◆ YOUR OBJECTIVE ◆
Wherever pictures appear in the listing below, leave them out, and copy exactly, and only, everything from the line with "04.08.2026, 20:10" down to the line with "totalmente gerenciados baseados em".

◆ RECORDED INFORMATION ◆
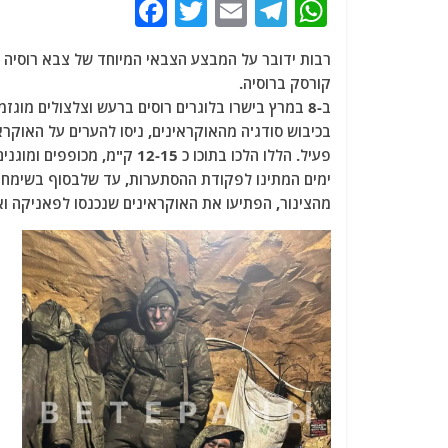
F
T
E
T
W
a
w
m
el
h
c
itt
ai
e
at
קורסק ברוסיה.
e
er
l
g
s
ב-8 במרץ בישרו בלוגרים רוסים ברעש וצלצולים מו
b
ra
A
בכיבוש סודג'ה מהאוקראינים, ניסו להערים על האוקרא
o
m
p
o
p
מהצינור, הפתיעו את האוקראינים שנכנסו לפאניקה ואף
k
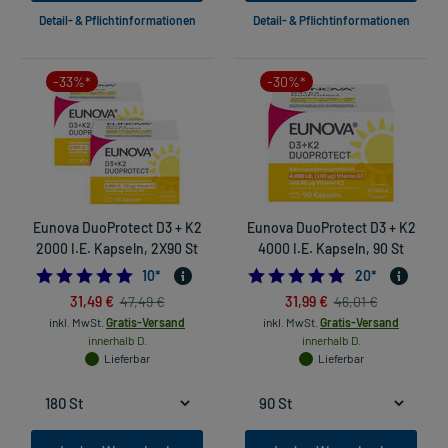
Detail- & Pflichtinformationen
Detail- & Pflichtinformationen
-33%*
-30%*
Eunova DuoProtect D3 + K2
Eunova DuoProtect D3 + K2
2000 I.E. Kapseln, 2X90 St
4000 I.E. Kapseln, 90 St
5.0
4.95
10
*
20
*
31,49 €
31,99 €
47,49 €
46,01 €
inkl. MwSt.
Gratis-Versand
inkl. MwSt.
Gratis-Versand
innerhalb D.
innerhalb D.
Lieferbar
Lieferbar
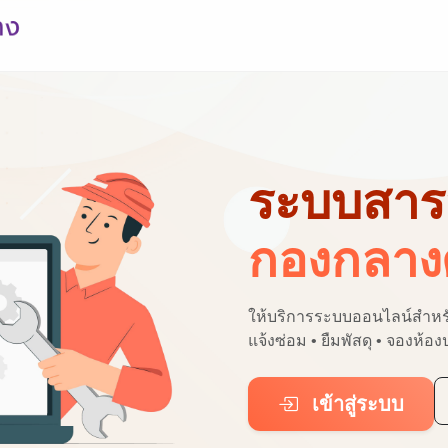
ระบบสาร
กองกลางศ
ให้บริการระบบออนไลน์สำห
แจ้งซ่อม • ยืมพัสดุ • จองห้อ
เข้าสู่ระบบ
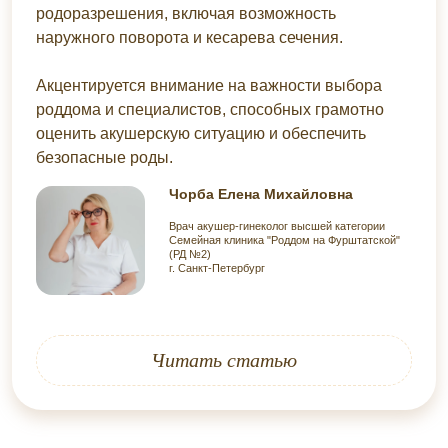
родоразрешения, включая возможность
наружного поворота и кесарева сечения.
Акцентируется внимание на важности выбора
роддома и специалистов, способных грамотно
оценить акушерскую ситуацию и обеспечить
безопасные роды.
Чорба Елена Михайловна
Врач акушер-гинеколог высшей категории
Семейная клиника "Роддом на Фурштатской"
(РД №2)
г. Санкт-Петербург
Читать статью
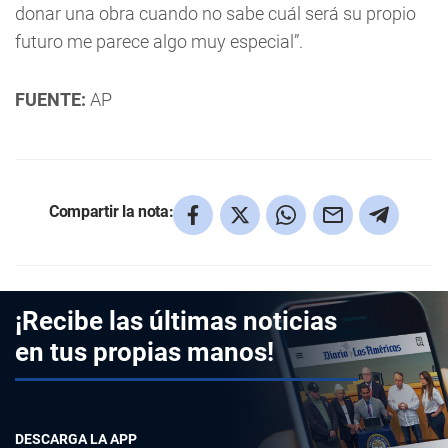
donar una obra cuando no sabe cuál será su propio
futuro me parece algo muy especial”.
FUENTE:
AP
Compartir la nota:
¡Recibe las últimas noticias
en tus propias manos!
DESCARGA LA APP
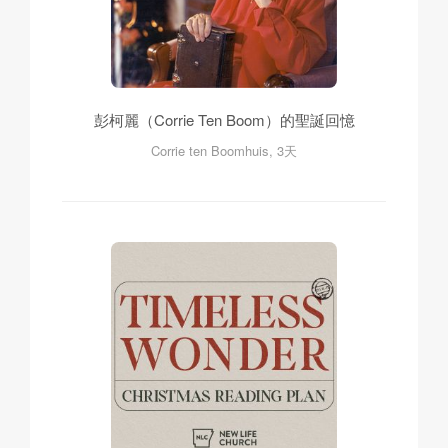
彭柯麗（Corrie Ten Boom）的聖誕回憶
Corrie ten Boomhuis, 3天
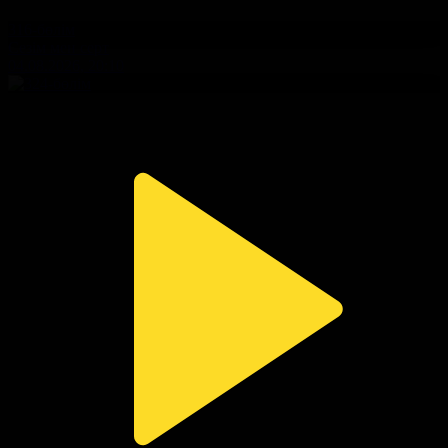
316-бөлім
Сезім мен серт
04.08.2026, 20:10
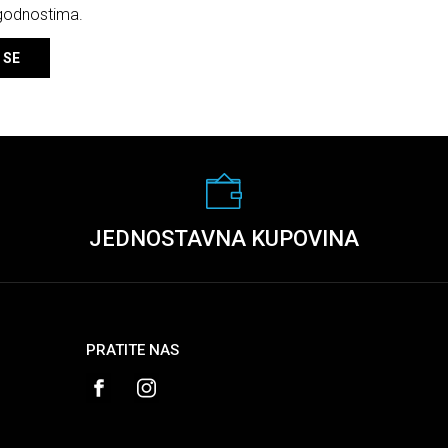
ogodnostima.
 SE
JEDNOSTAVNA KUPOVINA
PRATITE NAS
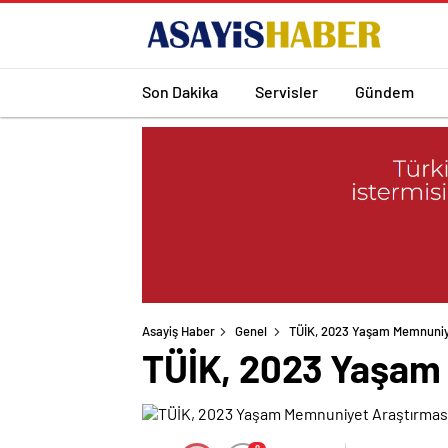
Son Dakika
Servisler
Gündem
Asayiş Haber
Genel
TÜİK, 2023 Yaşam Memnuniye
TÜİK, 2023 Yaşam 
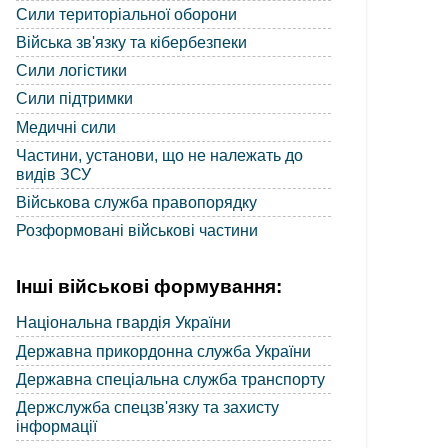
Сили територіальної оборони
Війська зв'язку та кібербезпеки
Сили логістики
Сили підтримки
Медичні сили
Частини, установи, що не належать до
видів ЗСУ
Військова служба правопорядку
Розформовані військові частини
Інші військові формування:
Національна гвардія України
Державна прикордонна служба України
Державна спеціальна служба транспорту
Держслужба спецзв'язку та захисту
інформації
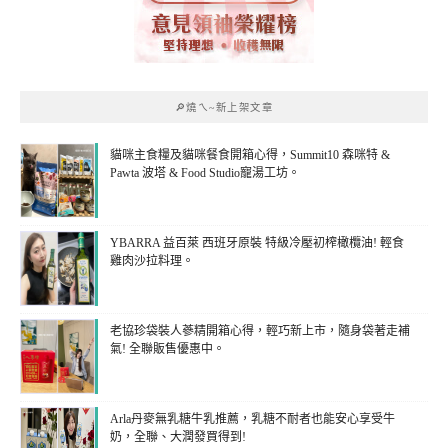
🔎燒ㄟ~新上架文章
貓咪主食糧及貓咪餐食開箱心得，Summit10 森咪特 &
Pawta 波塔 & Food Studio寵湯工坊。
YBARRA 益百萊 西班牙原裝 特級冷壓初榨橄欖油! 輕食
雞肉沙拉料理。
老協珍袋裝人蔘精開箱心得，輕巧新上市，隨身袋著走補
氣! 全聯販售優惠中。
Arla丹麥無乳糖牛乳推薦，乳糖不耐者也能安心享受牛
奶，全聯、大潤發買得到!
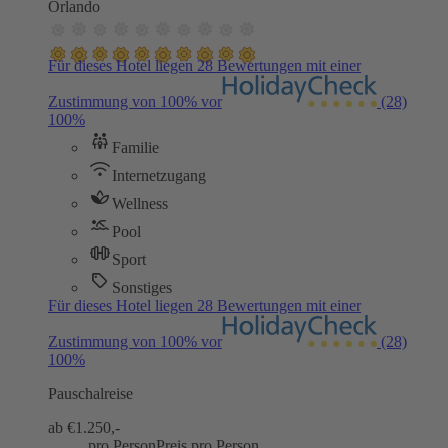
Orlando
Für dieses Hotel liegen 28 Bewertungen mit einer
Zustimmung von 100% vor
(28)
100%
Familie
Internetzugang
Wellness
Pool
Sport
Sonstiges
Für dieses Hotel liegen 28 Bewertungen mit einer
Zustimmung von 100% vor
(28)
100%
Pauschalreise
ab €
1.250,-
pro Person
Preis pro Person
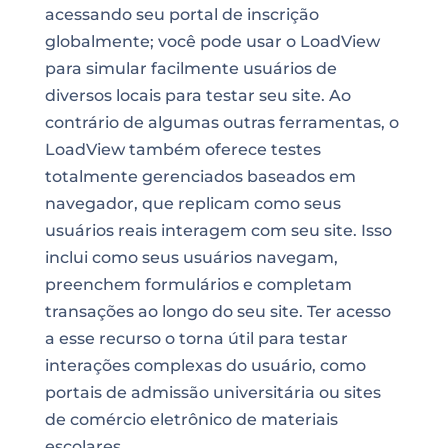
acessando seu portal de inscrição
globalmente; você pode usar o LoadView
para simular facilmente usuários de
diversos locais para testar seu site. Ao
contrário de algumas outras ferramentas, o
LoadView também oferece testes
totalmente gerenciados baseados em
navegador, que replicam como seus
usuários reais interagem com seu site. Isso
inclui como seus usuários navegam,
preenchem formulários e completam
transações ao longo do seu site. Ter acesso
a esse recurso o torna útil para testar
interações complexas do usuário, como
portais de admissão universitária ou sites
de comércio eletrônico de materiais
escolares.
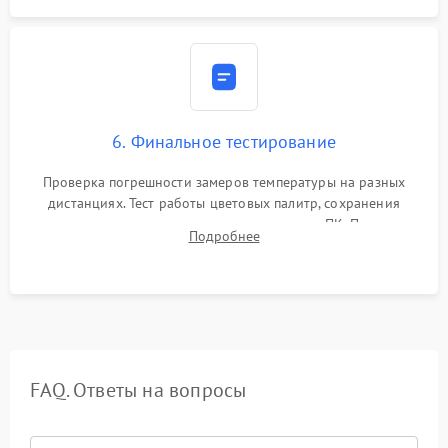
6. Финальное тестирование
Проверка погрешности замеров температуры на разных
дистанциях. Тест работы цветовых палитр, сохранения
термограмм в память и передачи данных на ПК. Проверка
Подробнее
автономности работы и итоговый контроль качества.
FAQ. Ответы на вопросы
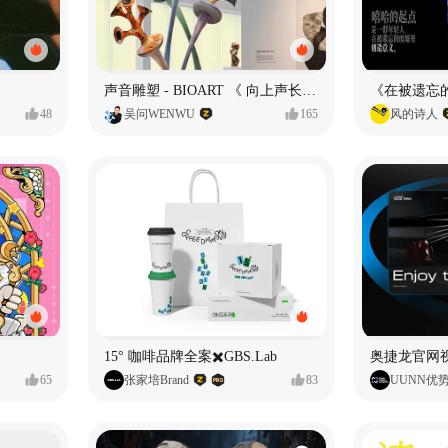
声音雕塑 - BIOART 《 向上声长 》
48
吴问WENWU
165
风的诗人
15° 咖啡品牌全案✖️GBS.Lab
65
张家培Brand
83
UUNN优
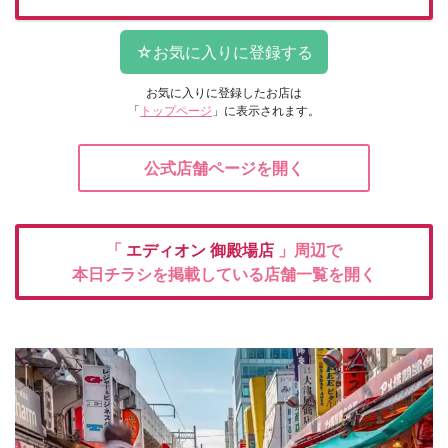
お気に入りに登録したお店は
「
トップページ
」に表示されます。
公式店舗ページを開く
「
エディオン
御殿場店
」周辺で
本日チラシを掲載している店舗一覧を開く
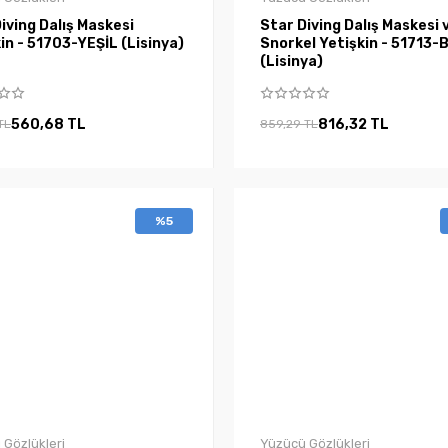
iving Dalış Maskesi
Star Diving Dalış Maskesi 
in - 51703-YEŞİL (Lisinya)
Snorkel Yetişkin - 51713
(Lisinya)
560,68 TL
816,32 TL
TL
859,29 TL
%5
 Gözlükleri
Yüzücü Gözlükleri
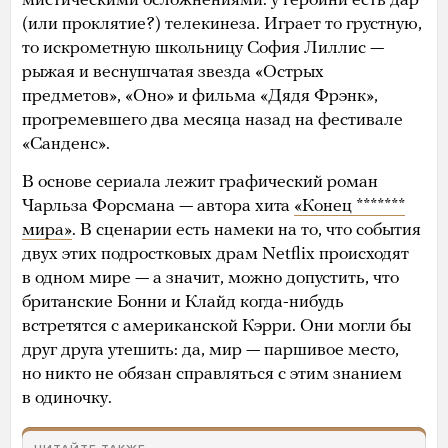
мистическими осложнениями: у героини есть дар
(или проклятие?) телекинеза. Играет то грустную,
то искрометную школьницу София Лиллис —
рыжая и веснушчатая звезда «Острых
предметов», «Оно» и фильма «Дядя Фрэнк»,
прогремевшего два месяца назад на фестивале
«Санденс».
В основе сериала лежит графический роман
Чарльза Форсмана — автора хита
«Конец *******
мира»
. В сценарии есть намеки на то, что события
двух этих подростковых драм Netflix происходят
в одном мире — а значит, можно допустить, что
британские Бонни и Клайд когда-нибудь
встретятся с американской Кэрри. Они могли бы
друг друга утешить: да, мир — паршивое место,
но никто не обязан справляться с этим знанием
в одиночку.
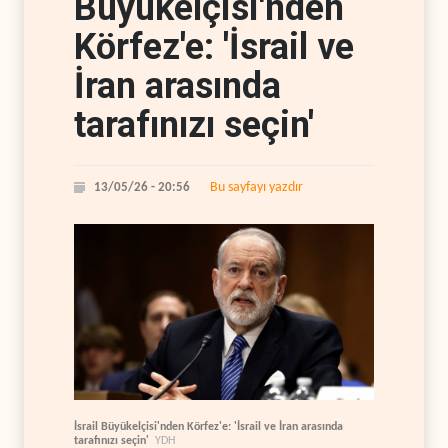
Büyükelçisi'nden
Körfez'e: 'İsrail ve
İran arasında
tarafınızı seçin'
Bu sayfayı yazdır
13/05/26 - 20:56
İsrail Büyükelçisi'nden Körfez'e: 'İsrail ve İran arasında
tarafınızı seçin'
YDH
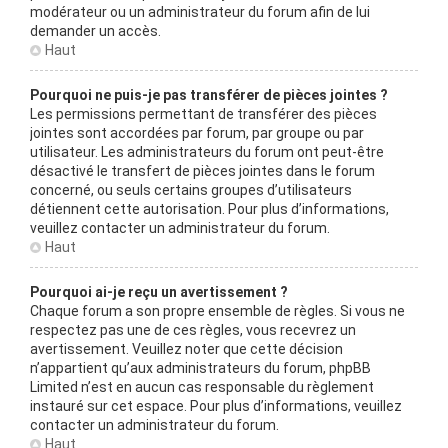
modérateur ou un administrateur du forum afin de lui
demander un accès.
Haut
Pourquoi ne puis-je pas transférer de pièces jointes ?
Les permissions permettant de transférer des pièces
jointes sont accordées par forum, par groupe ou par
utilisateur. Les administrateurs du forum ont peut-être
désactivé le transfert de pièces jointes dans le forum
concerné, ou seuls certains groupes d’utilisateurs
détiennent cette autorisation. Pour plus d’informations,
veuillez contacter un administrateur du forum.
Haut
Pourquoi ai-je reçu un avertissement ?
Chaque forum a son propre ensemble de règles. Si vous ne
respectez pas une de ces règles, vous recevrez un
avertissement. Veuillez noter que cette décision
n’appartient qu’aux administrateurs du forum, phpBB
Limited n’est en aucun cas responsable du règlement
instauré sur cet espace. Pour plus d’informations, veuillez
contacter un administrateur du forum.
Haut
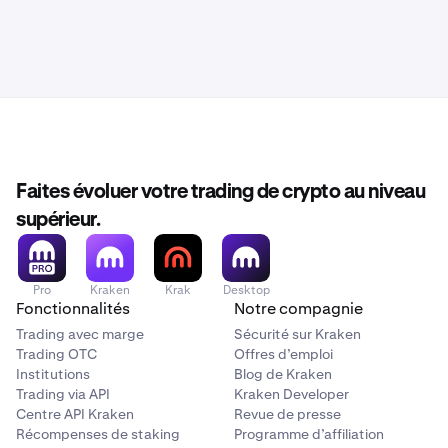
Faites évoluer votre trading de crypto au niveau
supérieur.
Pro
Kraken
Krak
Desktop
Fonctionnalités
Notre compagnie
Trading avec marge
Sécurité sur Kraken
Trading OTC
Offres d’emploi
Institutions
Blog de Kraken
Trading via API
Kraken Developer
Centre API Kraken
Revue de presse
Récompenses de staking
Programme d’affiliation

◆ ANSWER BOX ◆
04.08.2026, 20:10
ogodnostima.
 SE
JEDNOSTAVNA KUPOVINA
PRATITE NAS
Son Dakika
Servisler
Gündem
Asayiş Haber
Genel
TÜİK, 2023 Yaşam Memnuniye
TÜİK, 2023 Yaşam 
Сили територіальної оборони
Війська зв'язку та кібербезпеки
Сили логістики
Сили підтримки
Медичні сили
Частини, установи, що не належать до
видів ЗСУ
Військова служба правопорядку
Розформовані військові частини
Інші військові формування:
Національна гвардія України
Державна прикордонна служба України
Державна спеціальна служба транспорту
Держслужба спецзв'язку та захисту
інформації
🔎燒ㄟ~新上架文章
貓咪主食糧及貓咪餐食開箱心得，Summit10 森咪特 &
Pawta 波塔 & Food Studio寵湯工坊。
YBARRA 益百萊 西班牙原裝 特級冷壓初榨橄欖油! 輕食
雞肉沙拉料理。
老協珍袋裝人蔘精開箱心得，輕巧新上市，隨身袋著走補
氣! 全聯販售優惠中。
Arla丹麥無乳糖牛乳推薦，乳糖不耐者也能安心享受牛
奶，全聯、大潤發買得到!
Orlando
Für dieses Hotel liegen 28 Bewertungen mit einer
Zustimmung von 100% vor
(28)
100%
Familie
Internetzugang
Wellness
Pool
Sport
Sonstiges
Für dieses Hotel liegen 28 Bewertungen mit einer
Zustimmung von 100% vor
(28)
100%
Pauschalreise
ab €
1.250,-
pro Person
Preis pro Person
acessando seu portal de inscrição
globalmente; você pode usar o LoadView
para simular facilmente usuários de
diversos locais para testar seu site. Ao
contrário de algumas outras ferramentas, o
LoadView também oferece testes
totalmente gerenciados baseados em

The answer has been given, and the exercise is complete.